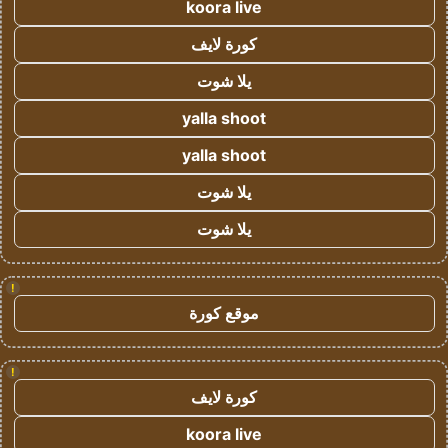
koora live
كورة لايف
يلا شوت
yalla shoot
yalla shoot
يلا شوت
يلا شوت
!
موقع كورة
!
كورة لايف
koora live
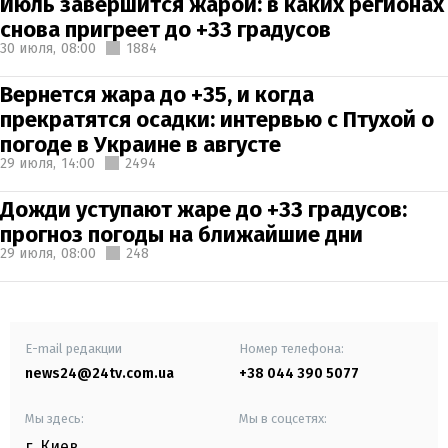
Июль завершится жарой: в каких регионах
снова пригреет до +33 градусов
30 июля,
08:00
1884
Вернется жара до +35, и когда
прекратятся осадки: интервью с Птухой о
погоде в Украине в августе
29 июля,
14:00
2494
Дожди уступают жаре до +33 градусов:
прогноз погоды на ближайшие дни
29 июля,
08:00
248
E-mail редакции
Номер телефона:
news24@24tv.com.ua
+38 044 390 5077
Мы здесь:
Мы в соцсетях:
г. Киев
,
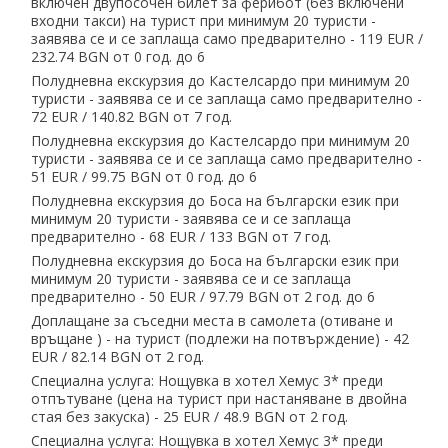
включен двупосочен билет за ферибот (без включени
входни такси) на турист при минимум 20 туристи -
заявява се и се заплаща само предварително - 119 EUR ∕
232.74 BGN от 0 год. до 6
Полудневна екскурзия до Кастелсардо при минимум 20
туристи - заявява се и се заплаща само предварително -
72 EUR ∕ 140.82 BGN от 7 год.
Полудневна екскурзия до Кастелсардо при минимум 20
туристи - заявява се и се заплаща само предварително -
51 EUR ∕ 99.75 BGN от 0 год. до 6
Полудневна екскурзия до Боса на български език при
минимум 20 туристи - заявява се и се заплаща
предварително - 68 EUR ∕ 133 BGN от 7 год.
Полудневна екскурзия до Боса на български език при
минимум 20 туристи - заявява се и се заплаща
предварително - 50 EUR ∕ 97.79 BGN от 2 год. до 6
Доплащане за съседни места в самолета (отиване и
връщане ) - на турист (подлежи на потвърждение) - 42
EUR ∕ 82.14 BGN от 2 год.
Специална услуга: Нощувка в хотел Хемус 3* преди
отпътуване (цена на турист при настаняване в двойна
стая без закуска) - 25 EUR ∕ 48.9 BGN от 2 год.
Специална услуга: Нощувка в хотел Хемус 3* преди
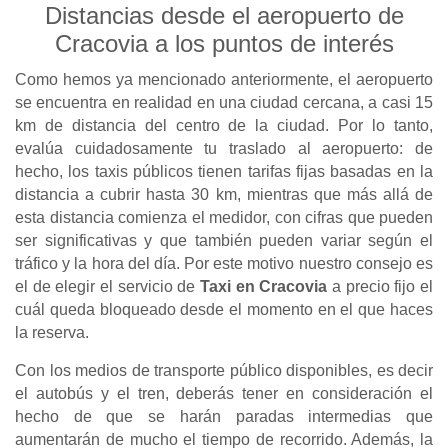
Distancias desde el aeropuerto de
Cracovia a los puntos de interés
Como hemos ya mencionado anteriormente, el aeropuerto
se encuentra en realidad en una ciudad cercana, a casi 15
km de distancia del centro de la ciudad. Por lo tanto,
evalúa cuidadosamente tu traslado al aeropuerto: de
hecho, los taxis públicos tienen tarifas fijas basadas en la
distancia a cubrir hasta 30 km, mientras que más allá de
esta distancia comienza el medidor, con cifras que pueden
ser significativas y que también pueden variar según el
tráfico y la hora del día. Por este motivo nuestro consejo es
el de elegir el servicio de
Taxi en Cracovia
a precio fijo el
cuál queda bloqueado desde el momento en el que haces
la reserva.
Con los medios de transporte público disponibles, es decir
el autobús y el tren, deberás tener en consideración el
hecho de que se harán paradas intermedias que
aumentarán de mucho el tiempo de recorrido. Además, la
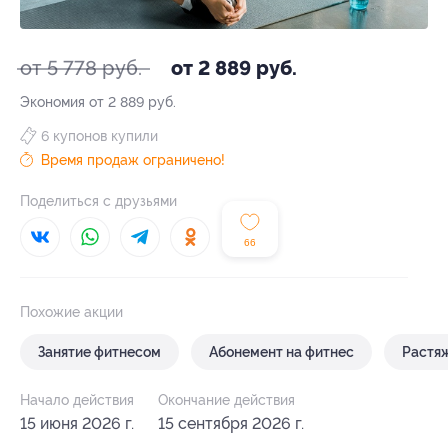
от 5 778 руб.
от 2 889 руб.
Экономия от 2 889 руб.
6 купонов купили
Время продаж ограничено!
Поделиться с друзьями
66
Похожие акции
Занятие фитнесом
Абонемент на фитнес
Растя
Начало действия
Окончание действия
15 июня 2026 г.
15 сентября 2026 г.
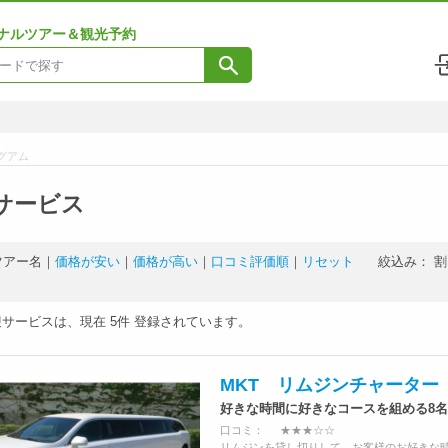
ナルツアー＆観光予約
グアム
サービス
ツアー名
｜
価格が安い
｜
価格が高い
｜
口コミ評価順
｜
リセット
絞込み：
割
迎サービスは、現在
5件
登録されています。
MKT リムジンチャーター
好きな時間に好きなコースを組める8
口コミ：
★★★☆☆
リムジンを貸し切りして、お客様のお好きな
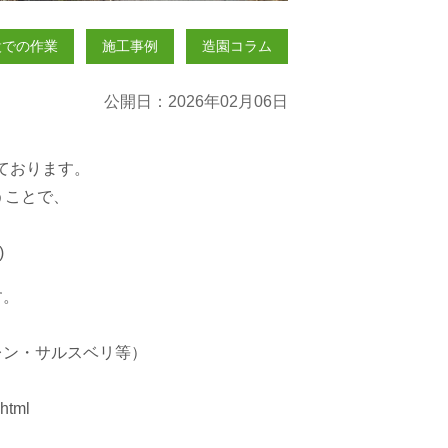
設での作業
施工事例
造園コラム
公開日：2026年02月06日
ております。
うことで、
)
す。
レン・サルスベリ等）
html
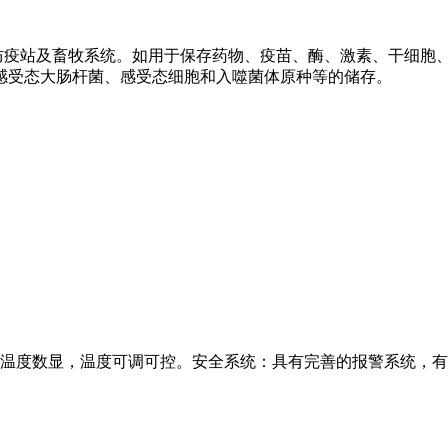
疫站及畜牧系统。如用于保存药物、疫苗、酶、激素、干细胞、
感受态大肠杆菌、感受态细胞和入噬菌体原种等的储存。
脑控制，温度数显，温度可调可控。安全系统：具有完善的报警系统，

> Exercise requirements:
Exact copy, pictures excluded: print only the lines from the line containing "Экономия от 2 889 руб." through the end of the records.

> Output:
Экономия от 2 889 руб.
6 купонов купили
Время продаж ограничено!
Поделиться с друзьями
66
Похожие акции
Занятие фитнесом
Абонемент на фитнес
Растя
Начало действия
Окончание действия
15 июня 2026 г.
15 сентября 2026 г.
ナルツアー＆観光予約
グアム
サービス
ツアー名
｜
価格が安い
｜
価格が高い
｜
口コミ評価順
｜
リセット
絞込み：
割
迎サービスは、現在
5件
登録されています。
MKT リムジンチャーター
好きな時間に好きなコースを組める8
口コミ：
★★★☆☆
リムジンを貸し切りして、お客様のお好きな
設での作業
施工事例
造園コラム
公開日：2026年02月06日
ております。
うことで、
)
す。
レン・サルスベリ等）
html
疫站及畜牧系统。如用于保存药物、疫苗、酶、激素、干细胞、
感受态大肠杆菌、感受态细胞和入噬菌体原种等的储存。
脑控制，温度数显，温度可调可控。安全系统：具有完善的报警系统，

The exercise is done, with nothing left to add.